The lag since the indictment, due in part to a feud between the prosecutor and judge, is on track to be the longest for a major civil rights case since authorities in the 1970s began reopening investigations of the slayings of activists from the previous decade.

No trial date has been set for James Bonard Fowler on charges he killed Jimmie Lee Jackson in 1965 during the chaotic aftermath of a nighttime civil rights march in Marion. A grand jury indicted Fowler on murder charges May 9, 2007.

Jackson’s daughter wonders if she’ll ever be able to fill the gaps about what happened to her father when she was 4 years old.

“There is a void in my life I want to fill,” said Cordelia Herd Billingsley of Marion.

The 76-year-old former trooper, meanwhile, said the case has left him broke, in declining health and uncertain about his future.

“Every day I think they want to keep it open to wear me down until I die,” Fowler said in a recent interview.

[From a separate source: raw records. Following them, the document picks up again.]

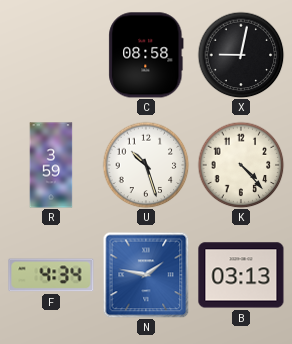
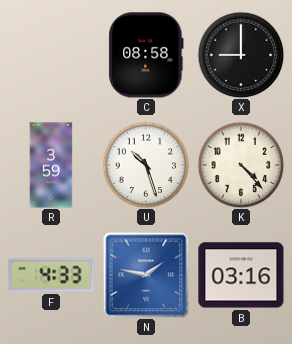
X: 9:02 -> 9:00
F: 4:34 -> 4:33
B: 03:13 -> 03:16
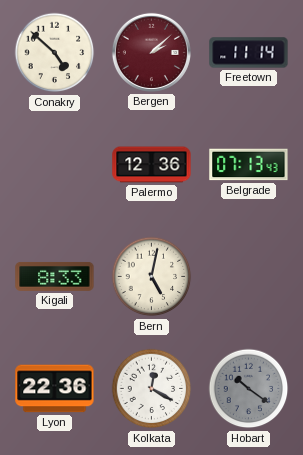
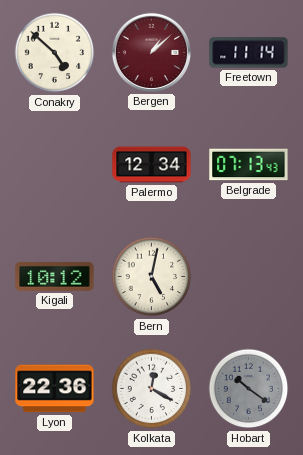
Bergen: 2:08 -> 1:08
Palermo: 12:36 -> 12:34
Kigali: 8:33 -> 10:12
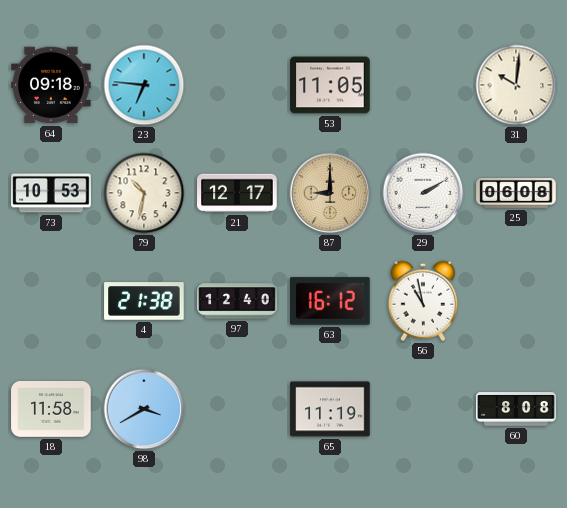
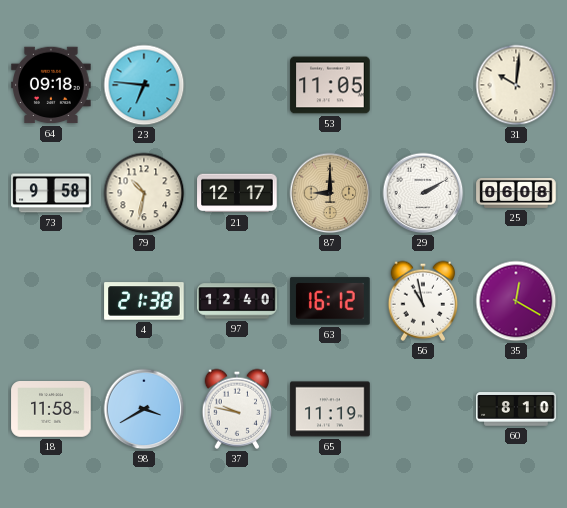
73: 10:53 -> 9:58
35: none -> 12:20
37: none -> 9:47
60: 8:08 -> 8:10
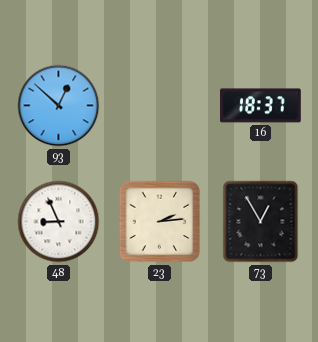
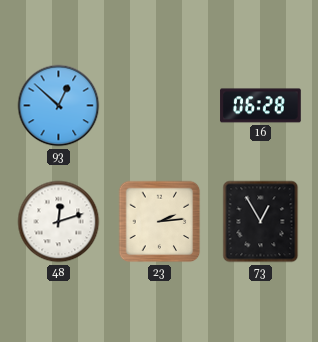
16: 18:37 -> 06:28
48: 8:56 -> 12:12
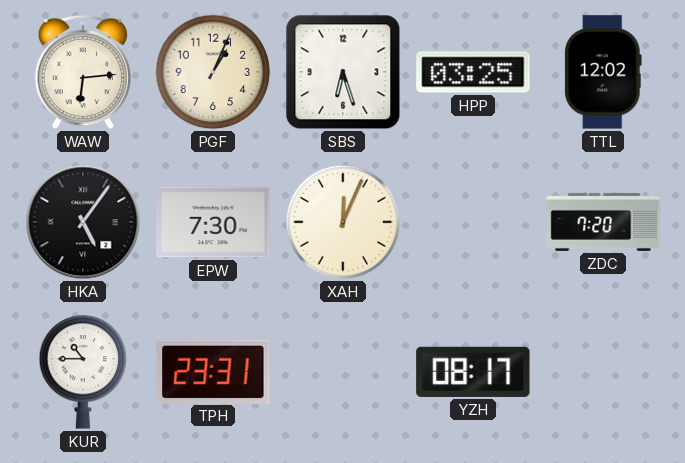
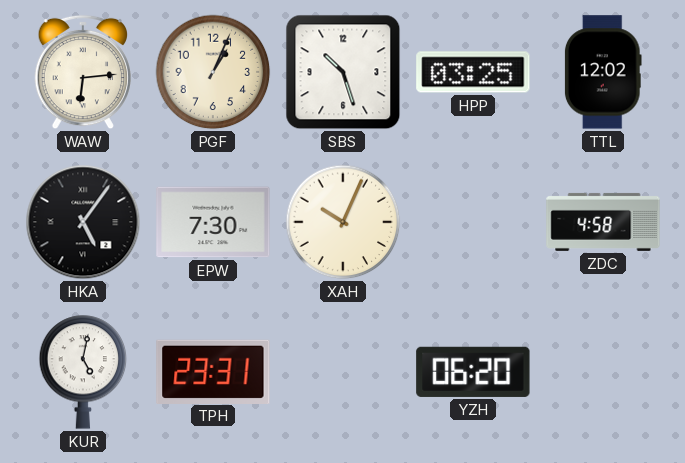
SBS: 6:27 -> 10:27
XAH: 12:04 -> 10:04
ZDC: 7:20 -> 4:58
KUR: 10:45 -> 5:02
YZH: 08:17 -> 06:20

The case has been delayed by factors ranging from an appeal of a judge’s order to the sparse court schedule in rural Perry County, which only holds court a few weeks each year.

In the appeal, the prosecution challenged an order that they give the defense a list of potential witnesses and their expected testimony. The Alabama Supreme Court ruled the judge went too far.

Other motions yet to be resolved include one by the prosecution saying the judge, who is white, has become Fowler’s “guardian angel” and should turn the case over to a new judge.

The defense also is waiting for a ruling on its claim that a fair trial is impossible in Marion, where historic markers memorialize Jackson as a martyr and a play about him extended its run last year because it drew such large audiences.

District Attorney Michael Jackson, who’s not related to the victim, said the judge must rule on the recusal request before anything can happen. “I’m cautiously optimistic that in the next few months there will be a court date set,” he said.

That may be too optimistic. Some of Alabama’s top Democrats have recommended that President Barack Obama appoint Fowler’s lead attorney, George Beck, to the U.S. Attorney’s post in Montgomery. If that happens, Beck would withdraw from the case and Fowler would need a new lawyer.